== AIM OF THE EXERCISE ==
Transcribe exactly the lines from the top of the records below through the line that holds "University Park", both included, with no pictures.

== EXTRACTED INFORMATION ==
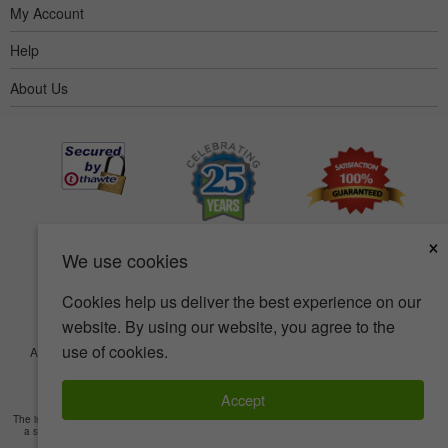
My Account
Help
About Us
×
We use cookies
Cookies help us deliver the best experience on our
website. By using our website, you agree to the
use of cookies.
Accessibility
Terms of use
Privacy policy
Security policy
© Copyright 2001-2026 BIOVEA. All Rights Reserved.
Accept
The information provided on this site is intended for your general knowledge only and is not
a substitute for professional medical advice or treatment for specific medical conditions.
Read Full Disclaimer
»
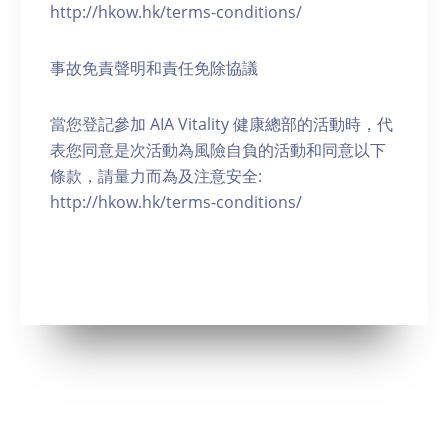
http://hkow.hk/terms-conditions/
事故免責聲明和責任免除協議
當您登記參加 AIA Vitality 健康總部的活動時，代
表您同意是次活動為風險自負的活動和同意以下
條款，請量力而為及注意安全:
http://hkow.hk/terms-conditions/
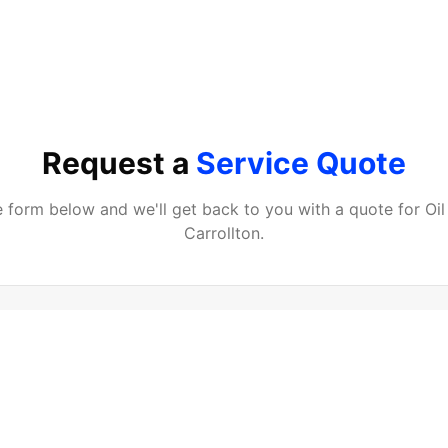
Request a
Service Quote
he form below and we'll get back to you with a quote for
Oi
Carrollton
.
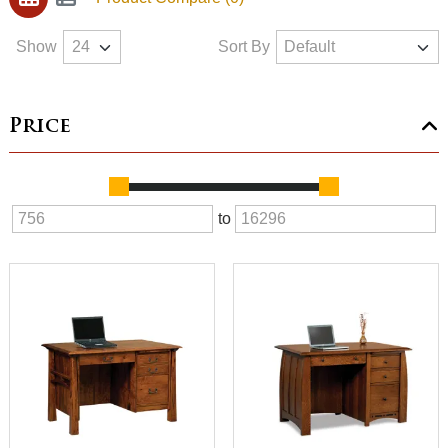
Show
Sort By
Price
to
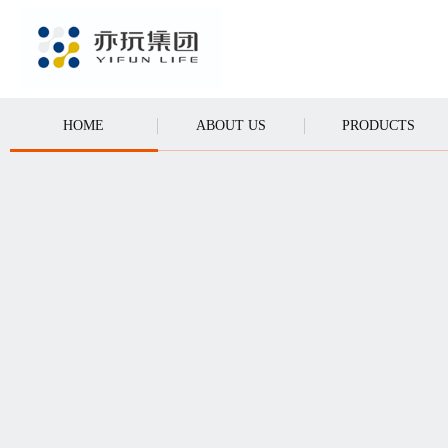
CALL
HOME
ABOUT US
PRODUCTS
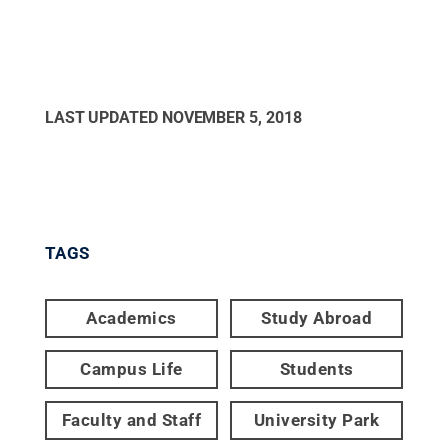
LAST UPDATED
NOVEMBER 5, 2018
TAGS
Academics
Study Abroad
Campus Life
Students
Faculty and Staff
University Park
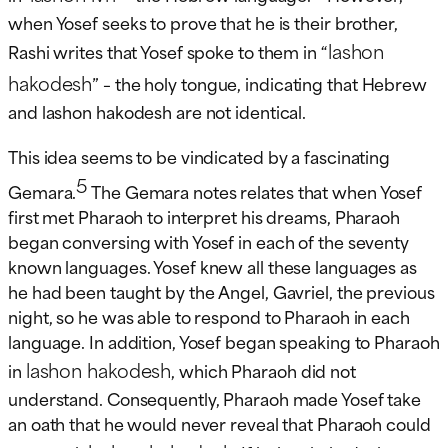
when Yosef seeks to prove that he is their brother,
lashon
Rashi writes that Yosef spoke to them in “
hakodesh
” – the holy tongue, indicating that Hebrew
and lashon hakodesh are not identical.
This idea seems to be vindicated by a fascinating
5
Gemara.
The Gemara notes relates that when Yosef
first met Pharaoh to interpret his dreams, Pharaoh
began conversing with Yosef in each of the seventy
known languages. Yosef knew all these languages as
he had been taught by the Angel, Gavriel, the previous
night, so he was able to respond to Pharaoh in each
language. In addition, Yosef began speaking to Pharaoh
lashon hakodesh
in
, which Pharaoh did not
understand. Consequently, Pharaoh made Yosef take
an oath that he would never reveal that Pharaoh could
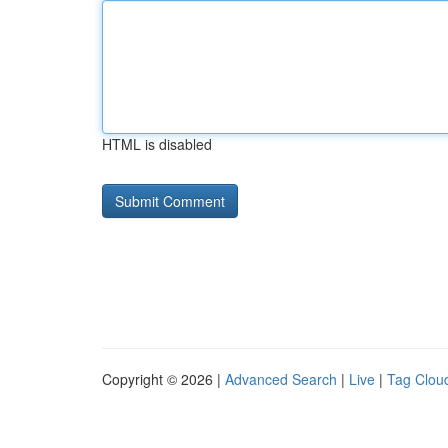
HTML is disabled
Copyright © 2026 |
Advanced Search
|
Live
|
Tag Clou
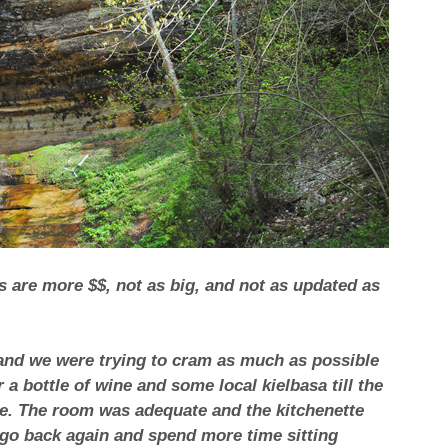
es are more $$, not as big, and not as updated as
 and we were trying to cram as much as possible
a bottle of wine and some local kielbasa till the
ice. The room was adequate and the kitchenette
l go back again and spend more time sitting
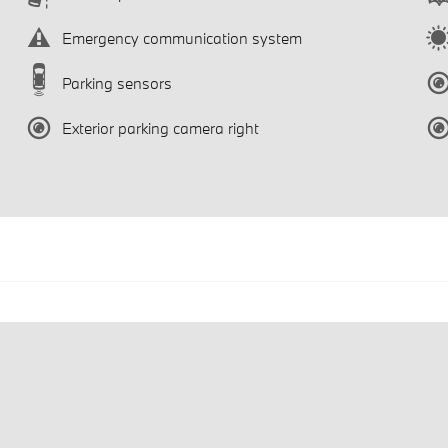
Emergency communication system
Parking sensors
Exterior parking camera right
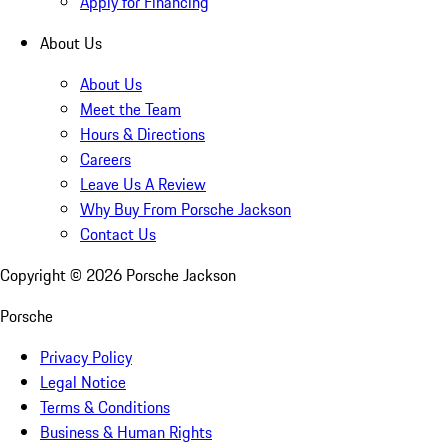
Apply for Financing
About Us
About Us
Meet the Team
Hours & Directions
Careers
Leave Us A Review
Why Buy From Porsche Jackson
Contact Us
Copyright ©
2026
Porsche Jackson
Porsche
Privacy Policy
Legal Notice
Terms & Conditions
Business & Human Rights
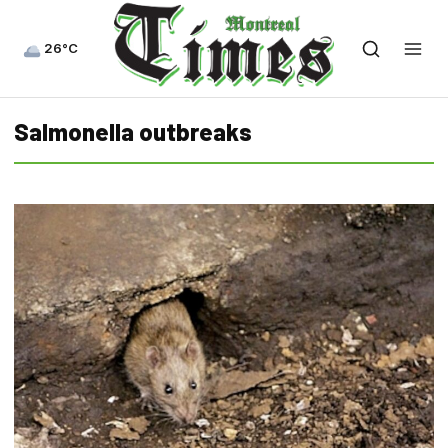
26°C
Salmonella outbreaks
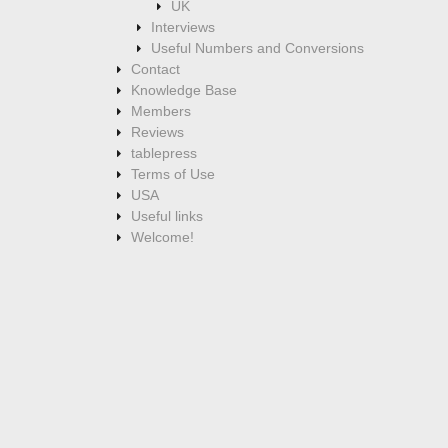
UK
Interviews
Useful Numbers and Conversions
Contact
Knowledge Base
Members
Reviews
tablepress
Terms of Use
USA
Useful links
Welcome!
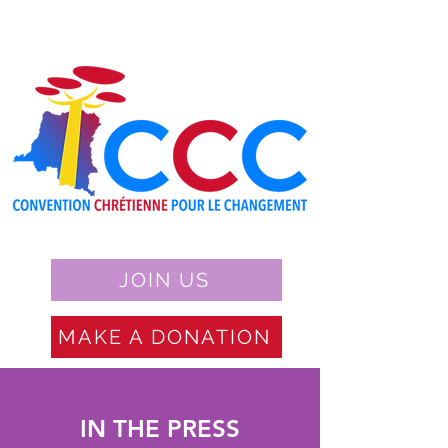
JOIN US
MAKE A DONATION
IN THE PRESS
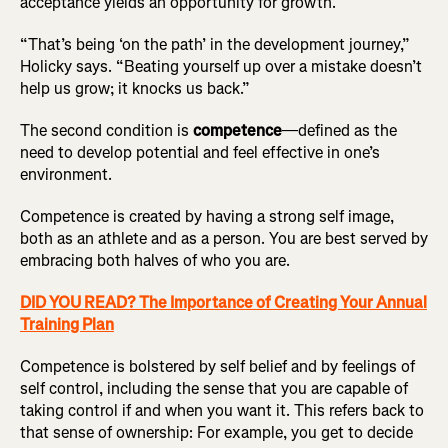
acceptance yields an opportunity for growth.
“That’s being ‘on the path’ in the development journey,”
Holicky says. “Beating yourself up over a mistake doesn’t
help us grow; it knocks us back.”
The second condition is
competence
—defined as the
need to develop potential and feel effective in one’s
environment.
Competence is created by having a strong self image,
both as an athlete and as a person. You are best served by
embracing both halves of who you are.
DID YOU READ? The Importance of Creating Your Annual
Training Plan
Competence is bolstered by self belief and by feelings of
self control, including the sense that you are capable of
taking control if and when you want it. This refers back to
that sense of ownership: For example, you get to decide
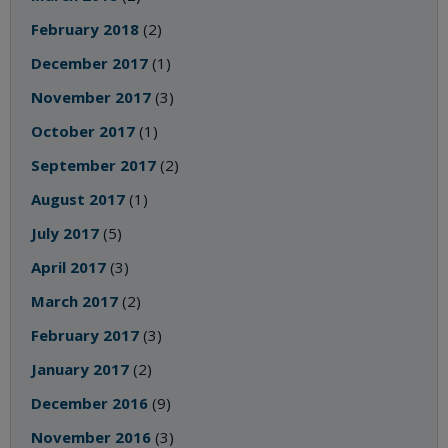
February 2018
(2)
December 2017
(1)
November 2017
(3)
October 2017
(1)
September 2017
(2)
August 2017
(1)
July 2017
(5)
April 2017
(3)
March 2017
(2)
February 2017
(3)
January 2017
(2)
December 2016
(9)
November 2016
(3)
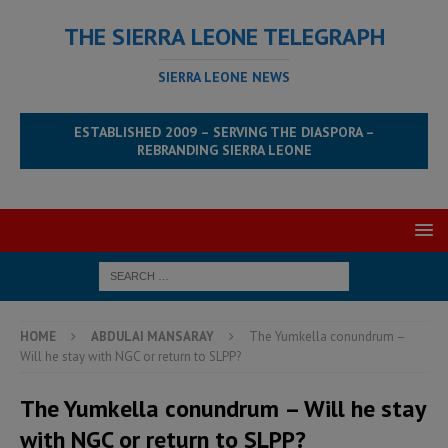
THE SIERRA LEONE TELEGRAPH
SIERRA LEONE NEWS
ESTABLISHED 2009 – SERVING THE DIASPORA –
REBRANDING SIERRA LEONE
HOME
ABDULAI MANSARAY
The Yumkella conundrum –
Will he stay with NGC or return to SLPP?
The Yumkella conundrum – Will he stay
with NGC or return to SLPP?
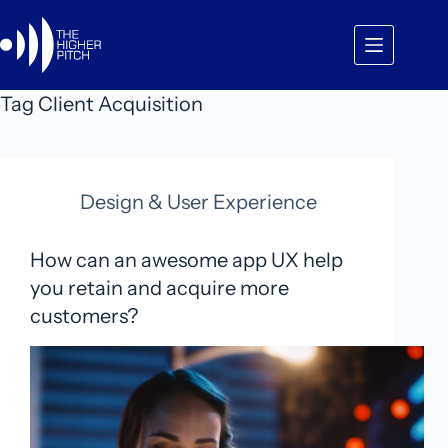
Skip
to
content
Tag
Client Acquisition
Design & User Experience
How can an awesome app UX help
you retain and acquire more
customers?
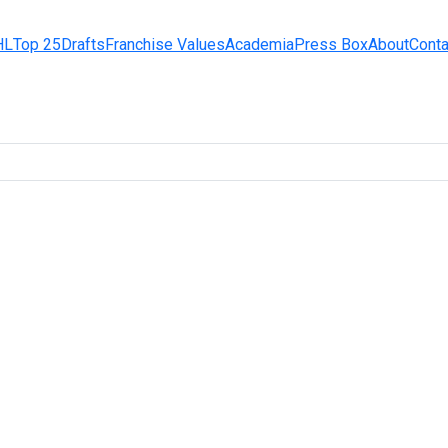
HL
Top 25
Drafts
Franchise Values
Academia
Press Box
About
Conta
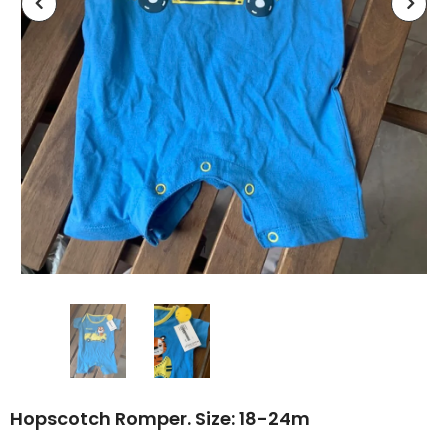
Hopscotch Romper. Size: 18-24m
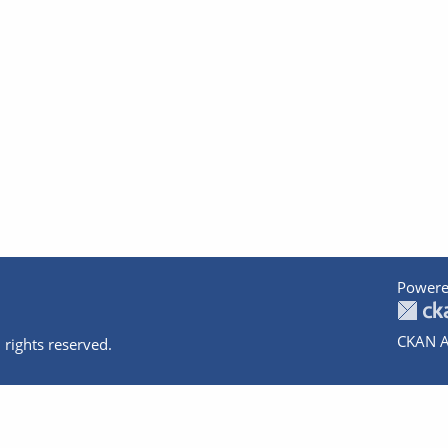
Powere
CKAN A
 rights reserved.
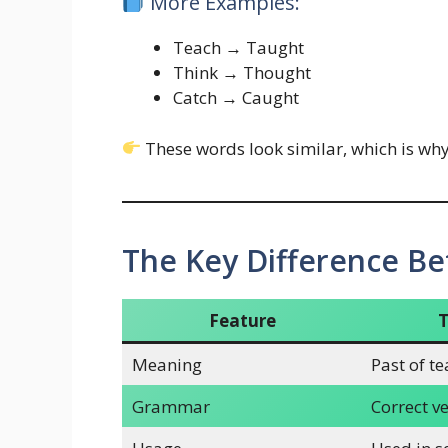
More Examples:
Teach → Taught
Think → Thought
Catch → Caught
These words look similar, which is wh
The Key Difference B
Feature
Meaning
Past of t
Grammar
Correct v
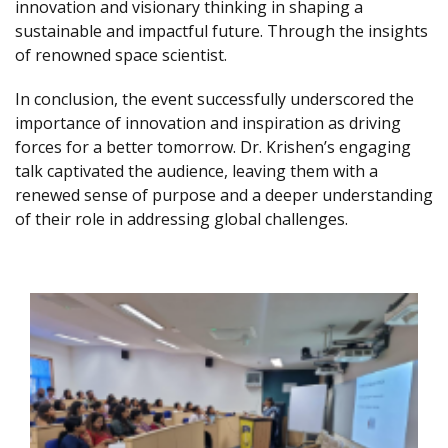
innovation and visionary thinking in shaping a
sustainable and impactful future. Through the insights
of renowned space scientist.
In conclusion, the event successfully underscored the
importance of innovation and inspiration as driving
forces for a better tomorrow. Dr. Krishen’s engaging
talk captivated the audience, leaving them with a
renewed sense of purpose and a deeper understanding
of their role in addressing global challenges.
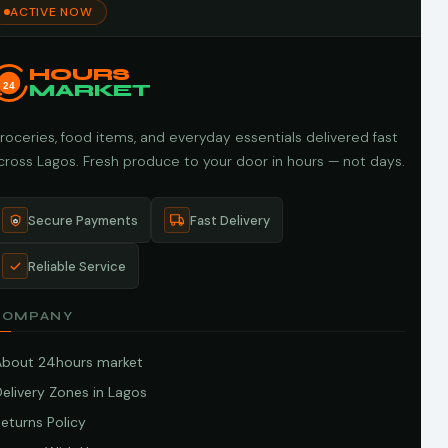
ACTIVE NOW
HOURS
24
MARKET
roceries, food items, and everyday essentials delivered fast
cross Lagos. Fresh produce to your door in hours — not days.
Secure Payments
Fast Delivery
Reliable Service
COMPANY
About 24hours market
elivery Zones in Lagos
eturns Policy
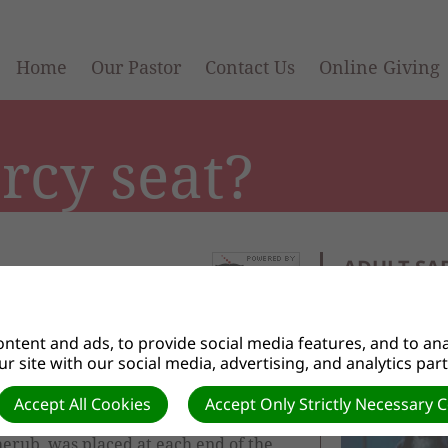
Home
Our Pastor
Contact Us
Online Giving
rcy seat?
ADULT SA
n to the lid of the Ark of the
ntent and ads, to provide social media features, and to anal
h sanctuary in the desert and later
r site with our social media, advertising, and analytics par
e lid was made from a solid piece of
Accept All Cookies
Accept Only Strictly Necessary 
cherub, was placed at each end of the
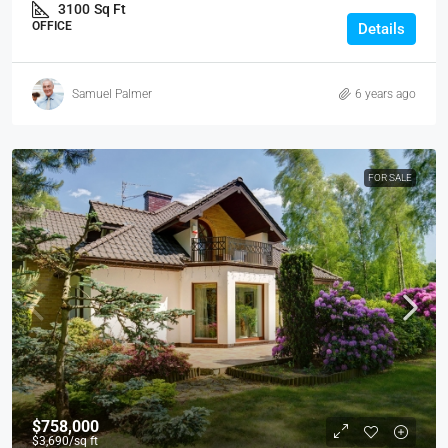
3100
Sq Ft
OFFICE
Details
Samuel Palmer
6 years ago
FOR SALE
$758,000
$3,690
/sq ft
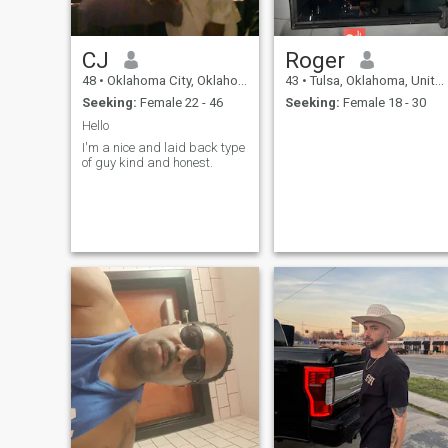
CJ
Roger
48
•
Oklahoma City, Oklahoma, United States
43
•
Tulsa, Oklahoma, United States
Seeking:
Female 22 - 46
Seeking:
Female 18 - 30
Hello
I'm a nice and laid back type
of guy kind and honest.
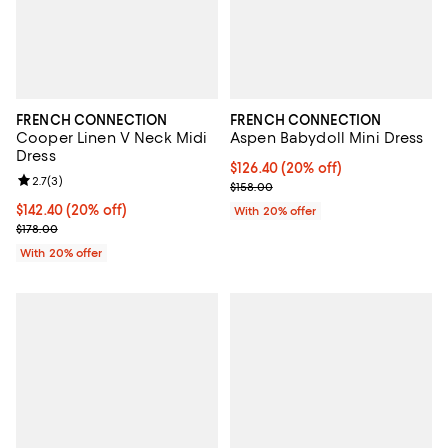
FRENCH CONNECTION
FRENCH CONNECTION
Cooper Linen V Neck Midi
Aspen Babydoll Mini Dress
Dress
Current price $126.40; 20% off; 
$126.40
(20% off)
Review rating: 2.7 out of 5; 3 reviews;
2.7
(
3
)
; Previous price $158.00;
$158.00
Current price $142.40; 20% off; undefined;
$142.40
(20% off)
With 20% offer
; Previous price $178.00;
$178.00
With 20% offer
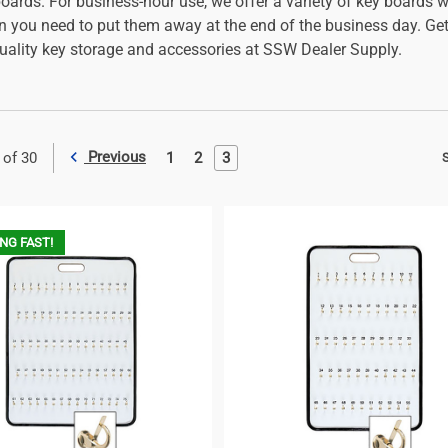
ards. For business-hour use, we offer a variety of key boards wi
n you need to put them away at the end of the business day. Get 
quality key storage and accessories at SSW Dealer Supply.
Previous
1
2
3
 of 30
S
NG FAST!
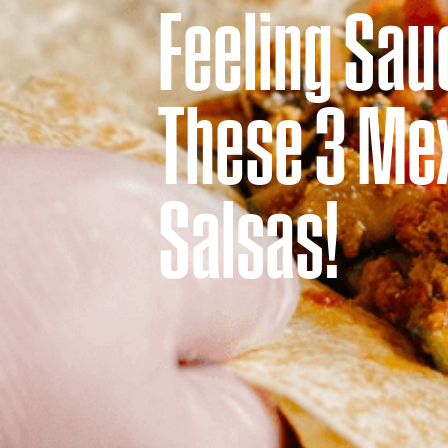
Feeling Sau
ORDER ONLINE
These 3 Me
Salsas!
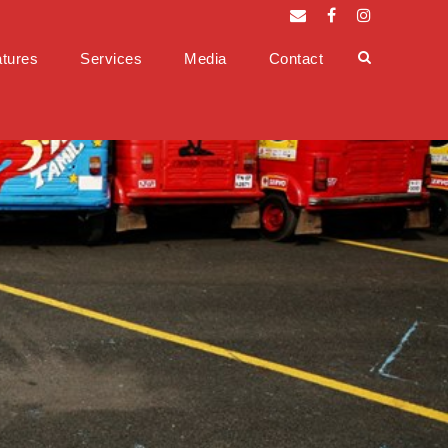
tures
Services
Media
Contact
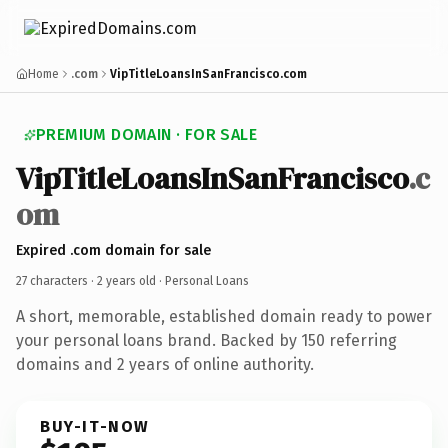
Home
.com
VipTitleLoansInSanFrancisco.com
PREMIUM DOMAIN · FOR SALE
VipTitleLoansInSanFrancisco
.c
om
Expired .com domain for sale
27 characters ·
2 years old
· Personal Loans
A short, memorable, established domain ready to power
your personal loans brand. Backed by 150 referring
domains and 2 years of online authority.
BUY-IT-NOW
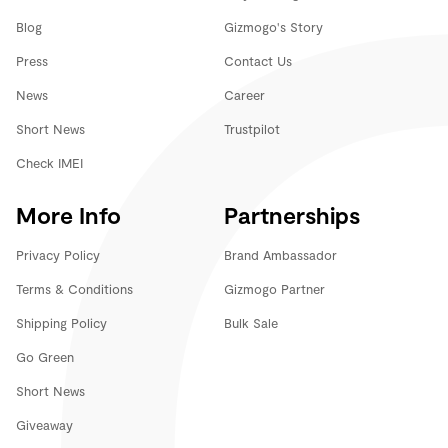
Blog
Gizmogo's Story
Press
Contact Us
News
Career
Short News
Trustpilot
Check IMEI
More Info
Partnerships
Privacy Policy
Brand Ambassador
Terms & Conditions
Gizmogo Partner
Shipping Policy
Bulk Sale
Go Green
Short News
Giveaway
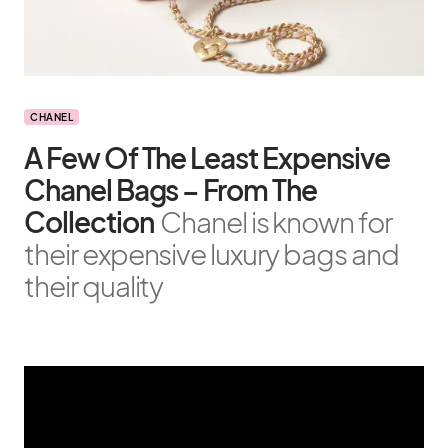
CHANEL
A Few Of The Least Expensive
Chanel Bags – From The
Collection
Chanel is known for
their expensive luxury bags and
their quality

== TASK RESULT ==
My Account
Help
About Us
×
We use cookies
Cookies help us deliver the best experience on our
website. By using our website, you agree to the
use of cookies.
Accessibility
Terms of use
Privacy policy
Security policy
© Copyright 2001-2026 BIOVEA. All Rights Reserved.
Accept
The information provided on this site is intended for your general knowledge only and is not
a substitute for professional medical advice or treatment for specific medical conditions.
Read Full Disclaimer
»
http://hkow.hk/terms-conditions/
事故免責聲明和責任免除協議
當您登記參加 AIA Vitality 健康總部的活動時，代
表您同意是次活動為風險自負的活動和同意以下
條款，請量力而為及注意安全:
http://hkow.hk/terms-conditions/
Request a
Service Quote
he form below and we'll get back to you with a quote for
Oi
Carrollton
.
Show
Sort By
Price
to
CALL
HOME
ABOUT US
PRODUCTS
LAST UPDATED
NOVEMBER 5, 2018
TAGS
Academics
Study Abroad
Campus Life
Students
Faculty and Staff
University Park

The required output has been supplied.